Now, we have Billionaires flaunting themselves as political saviors. Why, we even have a supposed Billionaire as our current President, though one reason given for Trump’s not-seen-taxes is that they would reveal the fact he is a mere Millionaire, not Billionaire.
But, Howard Schultz, the coffee maven, possible presidential candidate, wants to be called a man of means, avoiding a label that somehow doesn’t have the same appealing ring it once might have had. It is yet another coincidence just how similar Schultz, the Starbucks man, is to the McDonald’s man, Ray Kroc,. They both sold supplies to small shops -- in Kroc’s case, mixers and the like to hamburger joints, and, in Schultz’s case, equipment to coffee sellers. Both went out to visit the shops that bought so much of their wares and, in both cases, they had the insight to take them over and multiply them. Schultz and Kroc, their enterprises' success roughly two decades apart, differed on clientele: Coffee shops needed to look more high-end, appealing to a slightly more educated class in the 1980s. Chic, rather than family friendly. Starbucks, hinting of the sea and Moby Dick; Big Macs, in the 1960s, hinting of weight gain.
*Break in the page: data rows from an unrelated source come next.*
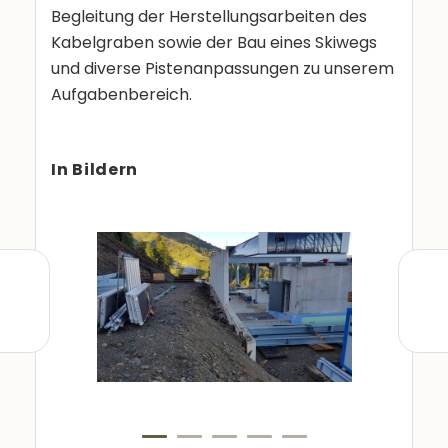
Begleitung der Herstellungsarbeiten des
Kabelgraben sowie der Bau eines Skiwegs
und diverse Pistenanpassungen zu unserem
Aufgabenbereich.
In Bildern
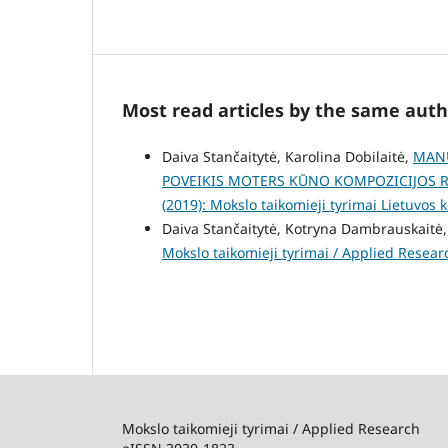
Most read articles by the same auth
Daiva Stančaitytė, Karolina Dobilaitė,
MANU
POVEIKIS MOTERS KŪNO KOMPOZICIJOS R
(2019): Mokslo taikomieji tyrimai Lietuvos 
Daiva Stančaitytė, Kotryna Dambrauskaitė
Mokslo taikomieji tyrimai / Applied Researc
Mokslo taikomieji tyrimai / Applied Research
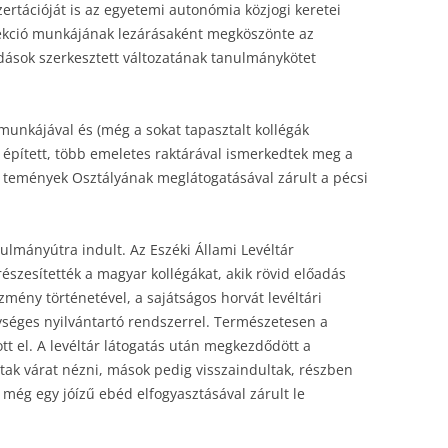
ertációját is az egyetemi autonómia közjogi keretei
szekció munkájának lezárásaként megköszönte az
dások szerkesztett változatának tanulmánykötet
unkájával és (még a sokat tapasztalt kollégák
 épített, több emeletes raktárával ismerkedtek meg a
j temények Osztályának meglátogatásával zárult a pécsi
lmányútra indult. Az Eszéki Állami Levéltár
észesítették a magyar kollégákat, akik rövid előadás
ény történetével, a sajátságos horvát levéltári
egységes nyilvántartó rendszerrel. Természetesen a
 el. A levéltár látogatás után megkezdődött a
tak várat nézni, mások pedig visszaindultak, részben
még egy jóízű ebéd elfogyasztásával zárult le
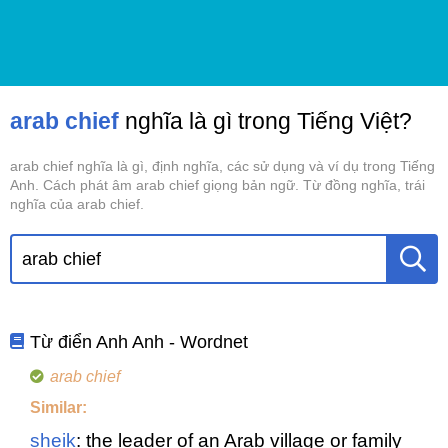
arab chief
nghĩa là gì trong Tiếng Việt?
arab chief nghĩa là gì, định nghĩa, các sử dụng và ví dụ trong Tiếng
Anh. Cách phát âm arab chief giọng bản ngữ. Từ đồng nghĩa, trái
nghĩa của arab chief.
Từ điển Anh Anh - Wordnet
arab chief
Similar:
sheik
: the leader of an Arab village or family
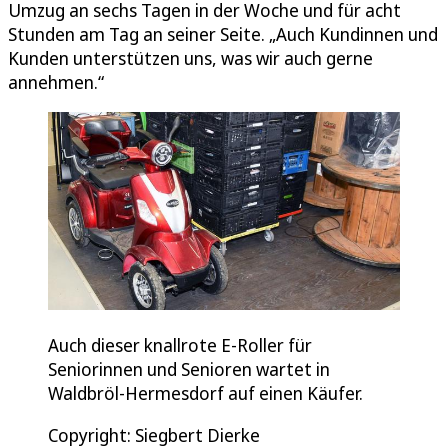
Umzug an sechs Tagen in der Woche und für acht
Stunden am Tag an seiner Seite. „Auch Kundinnen und
Kunden unterstützen uns, was wir auch gerne
annehmen.“
Auch dieser knallrote E-Roller für
Seniorinnen und Senioren wartet in
Waldbröl-Hermesdorf auf einen Käufer.
Copyright: Siegbert Dierke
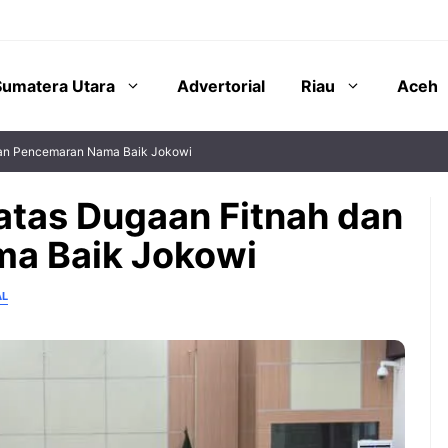
Sumatera Utara
Advertorial
Riau
Aceh
 dan Pencemaran Nama Baik Jokowi
 atas Dugaan Fitnah dan
a Baik Jokowi
AL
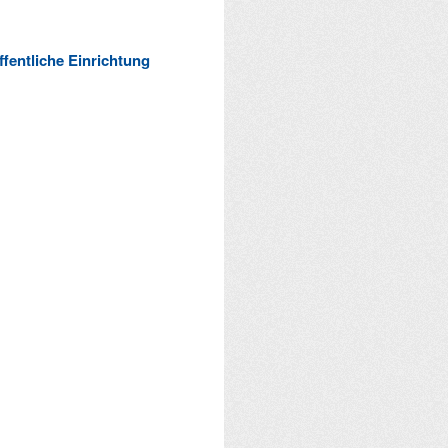
ffentliche Einrichtung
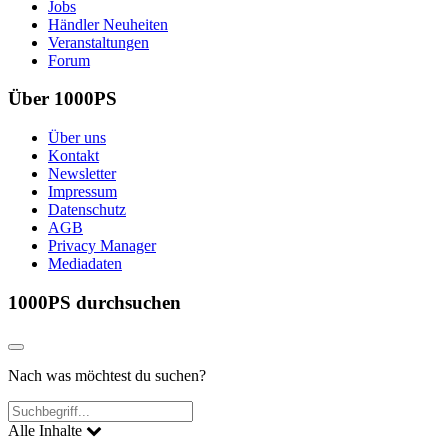
Jobs
Händler Neuheiten
Veranstaltungen
Forum
Über 1000PS
Über uns
Kontakt
Newsletter
Impressum
Datenschutz
AGB
Privacy Manager
Mediadaten
1000PS durchsuchen
Nach was möchtest du suchen?
Alle Inhalte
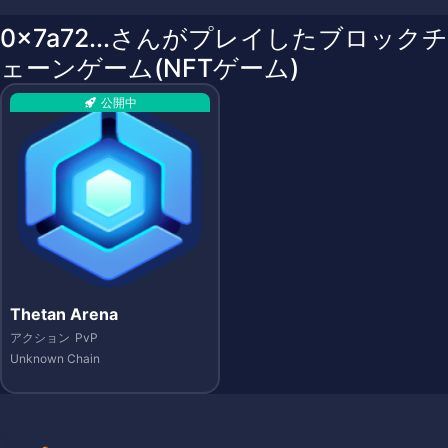
0x7a72...さんがプレイしたブロックチ
ェーンゲーム(NFTゲーム)
公開中
Thetan Arena
アクション
PvP
Unknown Chain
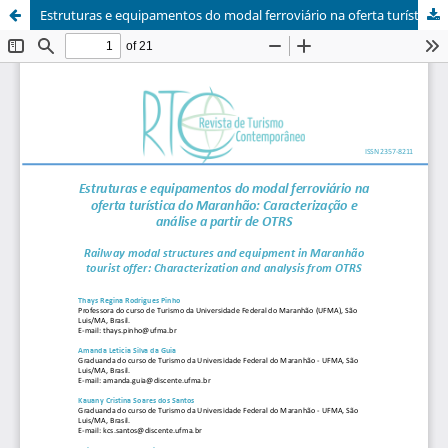
Estruturas e equipamentos do modal ferroviário na oferta turística do Maranhão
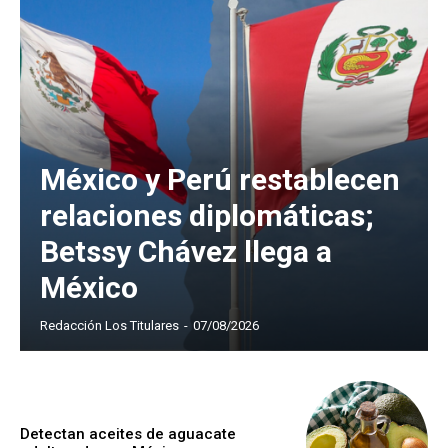
México y Perú restablecen
relaciones diplomáticas;
Betssy Chávez llega a
México
Redacción Los Titulares
-
07/08/2026
Detectan aceites de aguacate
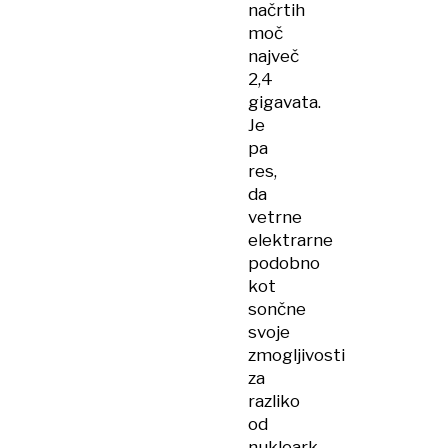
načrtih
moč
največ
2,4
gigavata.
Je
pa
res,
da
vetrne
elektrarne
podobno
kot
sončne
svoje
zmogljivosti
za
razliko
od
nukleark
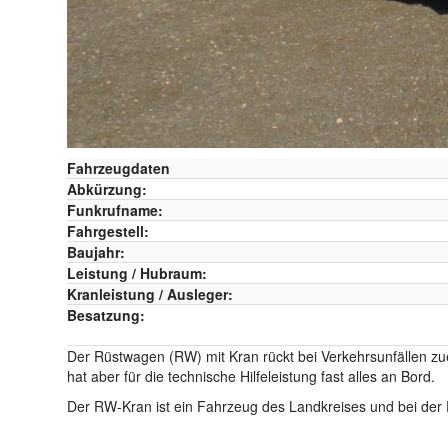
Fahrzeugdaten
Abkürzung:
Funkrufname:
Fahrgestell:
Baujahr:
Leistung / Hubraum:
Kranleistung / Ausleger:
Besatzung:
Der Rüstwagen (RW) mit Kran rückt bei Verkehrsunfällen zuer
hat aber für die technische Hilfeleistung fast alles an Bord.
Der RW-Kran ist ein Fahrzeug des Landkreises und bei der Fe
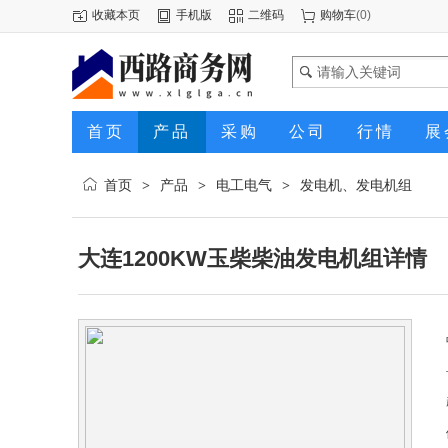
收藏本页
手机版
二维码
购物车
(
0
)
首页
产品
采购
公司
行情
展
首页
产品
电工电气
发电机、发电机组
>
>
>
大连1200KW玉柴柴油发电机组详情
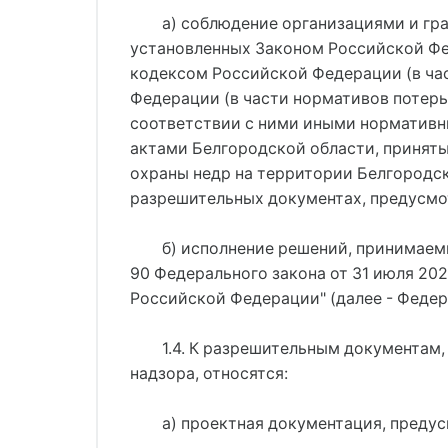
а) соблюдение организациями и гр
установленных Законом Российской Феде
кодексом Российской Федерации (в ча
Федерации (в части нормативов потер
соответствии с ними иными норматив
актами Белгородской области, приняты
охраны недр на территории Белгородск
разрешительных документах, предусмо
б) исполнение решений, принимаем
90 Федерального закона от 31 июля 20
Российской Федерации" (далее - Федер
1.4. К разрешительным документам
надзора, относятся:
а) проектная документация, предус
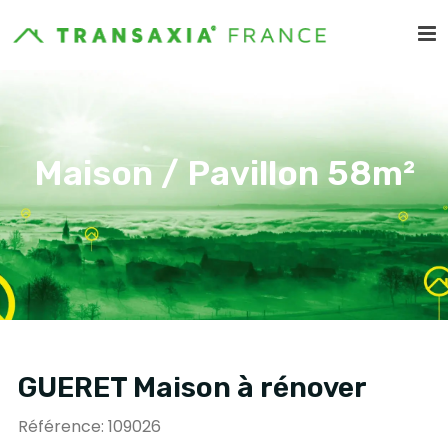
Maison / Pavillon 58m²
GUERET Maison à rénover
Référence: 109026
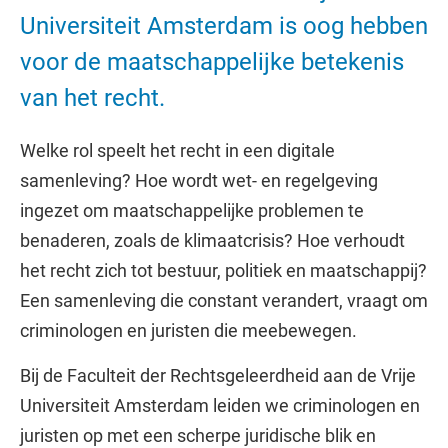
Universiteit Amsterdam is oog hebben
voor de maatschappelijke betekenis
van het recht.
Welke rol speelt het recht in een digitale
samenleving? Hoe wordt wet- en regelgeving
ingezet om maatschappelijke problemen te
benaderen, zoals de klimaatcrisis? Hoe verhoudt
het recht zich tot bestuur, politiek en maatschappij?
Een samenleving die constant verandert, vraagt om
criminologen en juristen die meebewegen.
Bij de Faculteit der Rechtsgeleerdheid aan de Vrije
Universiteit Amsterdam leiden we criminologen en
juristen op met een scherpe juridische blik en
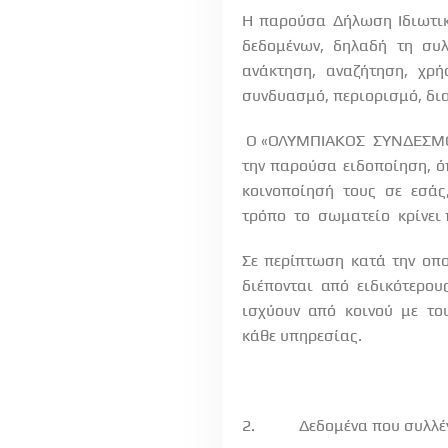
Η παρούσα Δήλωση Ιδιωτικ
δεδομένων, δηλαδή τη συ
ανάκτηση,
αναζήτηση,
χρή
συνδυασμό, περιορισμό, δ
Ο «ΟΛΥΜΠΙΑΚΟΣ
ΣΥΝΔΕΣΜ
την παρούσα ειδοποίηση, ό
κοινοποίησή
τους
σε
εσάς
τρόπο
το
σωματείο
κρίνει
Σε περίπτωση κατά την οπ
διέπονται
από
ειδικότερου
ισχύουν
από
κοινού
με
το
κάθε υπηρεσίας.
2.
Δεδομένα που συλλέ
Schultz now wants his very ordinary intelligence employed to run the country. Or, at least, hand it back to Trump, a different sort of huckster entirely than the Coffee Boy, which is likely what Trump would dub him. Both Schultz and Kroc had the right idea at the right time. Many have had the right idea at the wrong time.
But, the Schultz/Kroc coincidences still pale when compared to the current Trifecta of follies in Virginia. No, Virginia, there is no Santa Claus.